Now, we have been a little mischievous. Over time we have been secretly vacuuming the rug, collecting dust samples to be sent off to the University of South Australia’s Future Industries Institute (FII) to be analysed. Our fingers have been crossed that we can catch some extra-terrestrials in the act of visiting.
How would we know that it is dust of an alien origin? Well, 40,000 tonnes of extra-terrestrial material arrive on Earth every year in the form of dust. 90% of this material is vaporised as it enters the atmosphere. The other 10% – imagine meteorites but super micro – are the particles that make it to the Earth’s surface. We call this cosmic dust or cosmic spherules.
Micrometeorites include materials derived from both asteroids and comets. Upon entry to the Earth’s atmosphere the particles undergo melting, leading to their spherical shape. Amongst other indicators, the occurrence of Iron-Nickel metal and sulphides is also strong evidence of extra-terrestrial origin. The presence of Iron-Nickel metal is rare among terrestrial dust.
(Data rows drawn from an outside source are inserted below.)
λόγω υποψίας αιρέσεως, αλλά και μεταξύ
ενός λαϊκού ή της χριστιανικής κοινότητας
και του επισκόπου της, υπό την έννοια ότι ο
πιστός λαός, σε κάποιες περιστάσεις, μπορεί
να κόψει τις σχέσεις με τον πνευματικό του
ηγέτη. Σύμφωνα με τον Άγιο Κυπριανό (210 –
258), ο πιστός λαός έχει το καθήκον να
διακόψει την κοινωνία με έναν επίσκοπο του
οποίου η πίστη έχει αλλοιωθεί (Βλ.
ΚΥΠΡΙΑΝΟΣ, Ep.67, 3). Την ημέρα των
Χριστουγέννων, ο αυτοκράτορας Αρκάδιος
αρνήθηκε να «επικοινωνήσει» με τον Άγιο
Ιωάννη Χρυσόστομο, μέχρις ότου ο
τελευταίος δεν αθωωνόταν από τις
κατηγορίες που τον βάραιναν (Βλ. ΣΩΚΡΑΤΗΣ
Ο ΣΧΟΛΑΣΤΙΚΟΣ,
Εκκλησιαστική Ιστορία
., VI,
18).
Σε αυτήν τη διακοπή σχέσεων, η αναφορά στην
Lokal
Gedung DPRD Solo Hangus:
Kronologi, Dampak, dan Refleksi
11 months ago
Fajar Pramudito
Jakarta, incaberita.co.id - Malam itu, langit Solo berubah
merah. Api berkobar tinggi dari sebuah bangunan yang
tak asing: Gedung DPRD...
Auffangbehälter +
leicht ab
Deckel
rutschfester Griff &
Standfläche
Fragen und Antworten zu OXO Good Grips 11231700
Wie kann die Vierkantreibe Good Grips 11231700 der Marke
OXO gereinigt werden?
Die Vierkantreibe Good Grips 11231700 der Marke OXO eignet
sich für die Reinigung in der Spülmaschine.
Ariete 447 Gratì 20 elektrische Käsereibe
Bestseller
Here at MOD. we do a lot of unexpected things. Lately, this has involved filling zip-lock bags with rug dust. Last week we visited FII to analyse the dust samples to determine if there was any cosmic dust present in our Cosmic Living Room.
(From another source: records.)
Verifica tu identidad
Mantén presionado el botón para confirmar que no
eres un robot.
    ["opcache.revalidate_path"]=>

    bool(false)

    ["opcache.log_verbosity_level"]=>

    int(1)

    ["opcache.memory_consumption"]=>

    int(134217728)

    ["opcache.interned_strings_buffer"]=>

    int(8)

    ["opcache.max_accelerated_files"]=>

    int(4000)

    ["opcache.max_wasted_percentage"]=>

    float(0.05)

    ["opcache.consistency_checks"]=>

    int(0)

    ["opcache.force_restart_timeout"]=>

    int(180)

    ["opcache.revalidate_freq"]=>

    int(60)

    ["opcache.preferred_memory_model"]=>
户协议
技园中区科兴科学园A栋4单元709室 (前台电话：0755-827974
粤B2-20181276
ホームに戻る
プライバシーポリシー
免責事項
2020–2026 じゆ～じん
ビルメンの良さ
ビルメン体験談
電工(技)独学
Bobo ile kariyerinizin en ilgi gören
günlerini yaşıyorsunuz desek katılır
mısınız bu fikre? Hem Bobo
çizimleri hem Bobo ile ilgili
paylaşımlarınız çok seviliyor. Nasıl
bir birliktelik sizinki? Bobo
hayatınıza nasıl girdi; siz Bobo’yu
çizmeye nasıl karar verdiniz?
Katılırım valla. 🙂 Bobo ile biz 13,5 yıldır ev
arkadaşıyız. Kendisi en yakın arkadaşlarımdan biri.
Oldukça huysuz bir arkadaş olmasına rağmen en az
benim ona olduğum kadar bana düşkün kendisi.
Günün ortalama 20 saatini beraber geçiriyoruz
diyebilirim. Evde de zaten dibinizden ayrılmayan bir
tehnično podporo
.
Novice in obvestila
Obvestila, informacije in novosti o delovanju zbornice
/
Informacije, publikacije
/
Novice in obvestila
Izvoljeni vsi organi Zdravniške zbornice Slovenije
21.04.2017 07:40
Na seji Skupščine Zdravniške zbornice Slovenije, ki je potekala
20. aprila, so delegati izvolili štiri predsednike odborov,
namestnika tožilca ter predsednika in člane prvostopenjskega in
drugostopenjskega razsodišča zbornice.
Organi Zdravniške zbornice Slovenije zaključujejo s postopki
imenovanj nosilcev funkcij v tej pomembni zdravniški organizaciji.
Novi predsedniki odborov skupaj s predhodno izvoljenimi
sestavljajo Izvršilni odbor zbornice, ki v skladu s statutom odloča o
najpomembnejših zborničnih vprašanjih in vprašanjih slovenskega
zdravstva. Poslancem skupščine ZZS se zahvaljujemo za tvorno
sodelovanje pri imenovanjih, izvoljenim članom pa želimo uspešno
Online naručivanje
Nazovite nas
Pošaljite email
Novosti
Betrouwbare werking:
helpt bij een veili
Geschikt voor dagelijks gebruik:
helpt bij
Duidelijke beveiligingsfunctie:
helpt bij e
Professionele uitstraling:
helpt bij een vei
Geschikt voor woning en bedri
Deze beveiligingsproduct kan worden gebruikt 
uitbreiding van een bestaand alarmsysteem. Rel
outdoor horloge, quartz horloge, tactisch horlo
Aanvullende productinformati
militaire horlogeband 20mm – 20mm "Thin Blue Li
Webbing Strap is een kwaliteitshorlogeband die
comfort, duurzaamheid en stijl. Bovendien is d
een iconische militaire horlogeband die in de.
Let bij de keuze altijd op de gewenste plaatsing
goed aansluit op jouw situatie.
First, the dust needed to be separated into organic, magnetic and non-magnetic material. The magnetic and non-magnetic particles are mounted on to epoxy discs, then polished in preparation for Scanning Electron Microscopy (SEM).
The SEM process creates an image of the particle by scanning the surface of the sample with a focused beam of electrons. The topography and composition of the sample can be determined from this process.
The organic material (all the gross stuff) is too delicate for the SEM process. This was looked at under an optical microscope. Whilst a bit yuck if you know what it is (some sesame seeds, hair, dead skin, and cracker crumbs) we have to say that upon a closer look our visitors have traipsed in an interesting collection of bits and pieces.
So, what did the SEM show our dust samples were composed of?
Quartz, quartz, and more quartz – essentially a lot of sand. Some remnants of building materials and some glass particles. Some Iron, Nickel and Magnetite.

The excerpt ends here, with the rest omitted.